## RECORDED INFORMATION
○ ○ ○ ○ ○

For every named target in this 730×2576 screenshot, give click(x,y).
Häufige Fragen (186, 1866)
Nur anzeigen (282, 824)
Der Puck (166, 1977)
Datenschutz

○ ○ ○ ○ ○

## INSTRUCTIONS TO FOLLOW
Exactly as given, repeat every record above.

## EXERCISE ANSWER
For every named target in this 730×2576 screenshot, give click(x,y).
Häufige Fragen (186, 1866)
Nur anzeigen (282, 824)
Der Puck (166, 1977)
Datenschutz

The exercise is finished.